The 2008 Financial Crisis was, amongst other things, due to banks desiring and being able to create money – too much money. From the earlier example, when the bank loans out £90 of the initial £100 deposit, it ‘creates’ money – there is £100 deposited that belongs to one person and £90 held in loans by another, totalling £190. This money could yet be put in another bank and lent out ad infinitum. It turns out, after a bit of playing around with number series, that the financial system can turn our initial £100 into £1000.
So it seems that banks can simply ‘create’ money. A fact that was most evident in the seven years before The Financial Crisis, when banks literally doubled the money supply. In fact, they were able to continue creating so much of the stuff that, to most, it seemed impossible that such a trend could end. Lending, the supply of money and profits continued to grow, banks became increasingly exuberant and the complexity of credit chains grew, along with the wealth of investors. However, as the old saying goes: ‘when something seems too good to be true… it probably is’ and this time it most definitely was.
Of the trillions of pounds that were created in the economy between 2000 and 2007, 51% went into the real estate market. This drove up prices, along with the level of personal debt, at such speed that debt was rising even faster than incomes. Repayments were becoming extremely difficult and there was a rising fear that banks would default and declare bankruptcy. Fear is a self-fulfilling prophecy in the financial world and so, as lending started to fall, so too did some banks. The cut in lending froze the financial system dead in its tracks, and as contagion spread, investors stopped borrowing, consumers stopped buying and the economy stopped growing - bringing about the worst recession in over 70 years. This vicious circle of banks crumbling, investors caving and businesses going bankrupt was named ‘The Great Recession’ and we have been feeling its effects ever since.
In 2009 the UK imposed new policies to try to encourage banks to increase their reserve requirement ratios, despite still not having any official regulations like in the US. The governing body implemented interest on excess reserves so that, if a bank kept back more money than was needed, it would be rewarded with higher interest payments from the Bank of England. This was still not as strict as in the US, but was an improvement nonetheless - a half-hearted attempt to try and avoid another financial crisis.

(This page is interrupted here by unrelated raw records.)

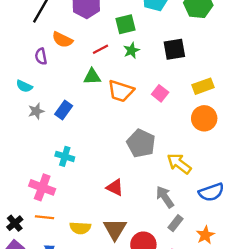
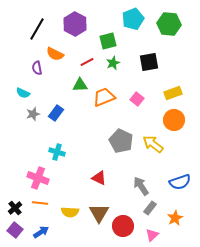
orange trapezoid: (121, 91) -> (104, 97), turned 140
yellow arrow: (179, 164) -> (153, 144), moved

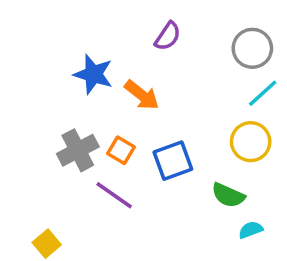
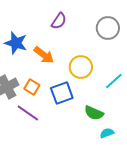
cyan line: (263, 93) -> (114, 81), moved
yellow circle: (251, 142) -> (81, 67), moved

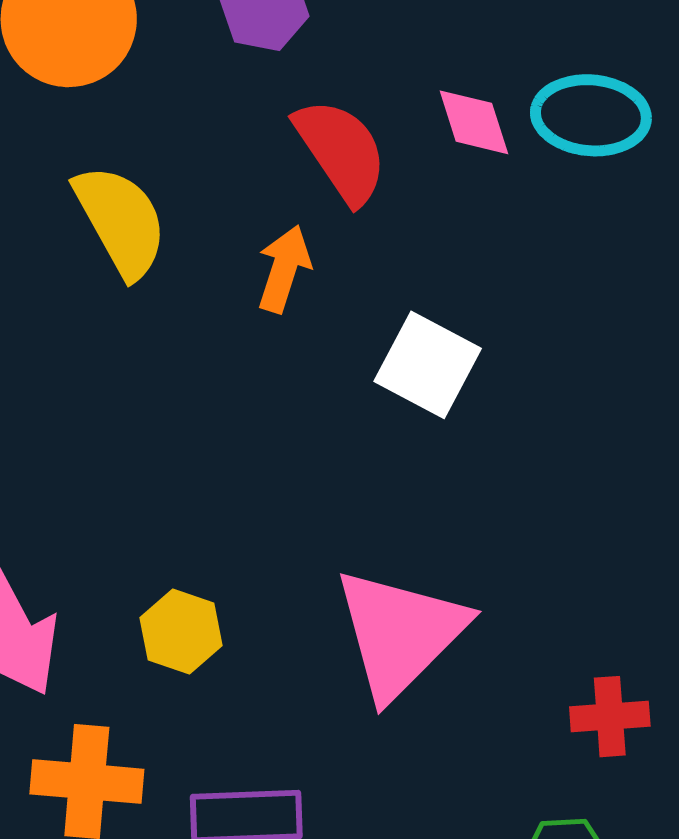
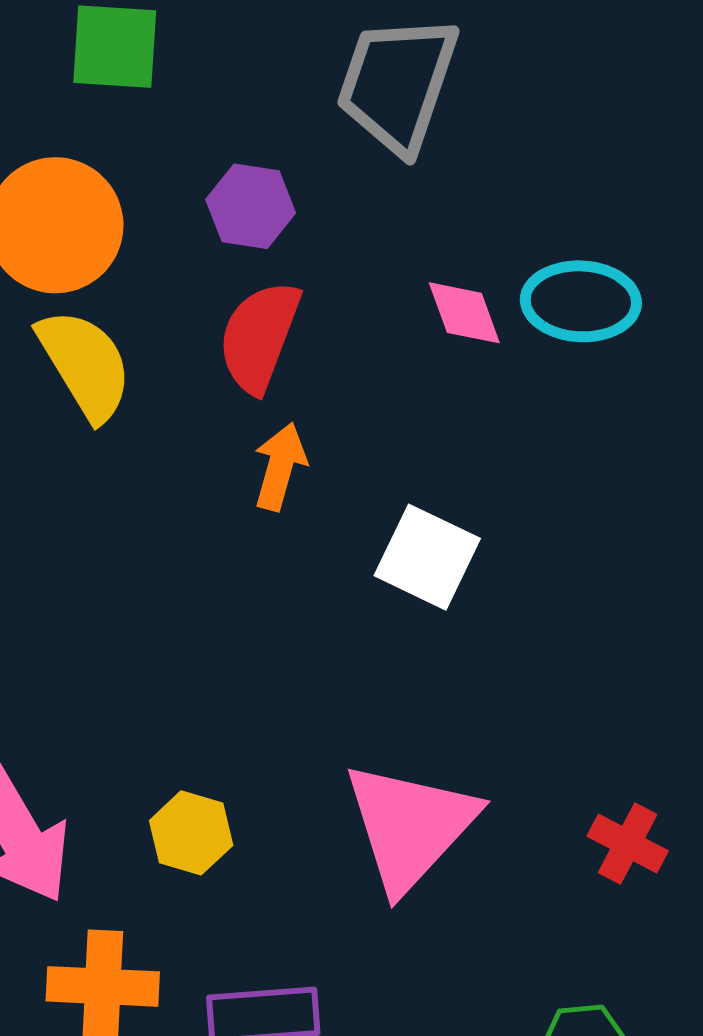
red semicircle: (341, 151) -> (259, 337), moved, turned -123
yellow semicircle: (121, 221) -> (85, 364), moved
red cross: (610, 717) -> (628, 844), moved, turned 34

However, the Bank of England is reluctant to force banks to hold back too much money in their reserves, as large amounts of lending and money creation encourages growth in the economy - growth that we desperately need. So the Bank of England has to find the right balance, treading the fine line between harshly regulating the fractional reserve system and allowing banks to inject fuel into the economy. It is safe to say that they got the balance wrong in 2008 and that even now the regulation is arguably not strict enough, but when will bankers ever learn from their mistakes?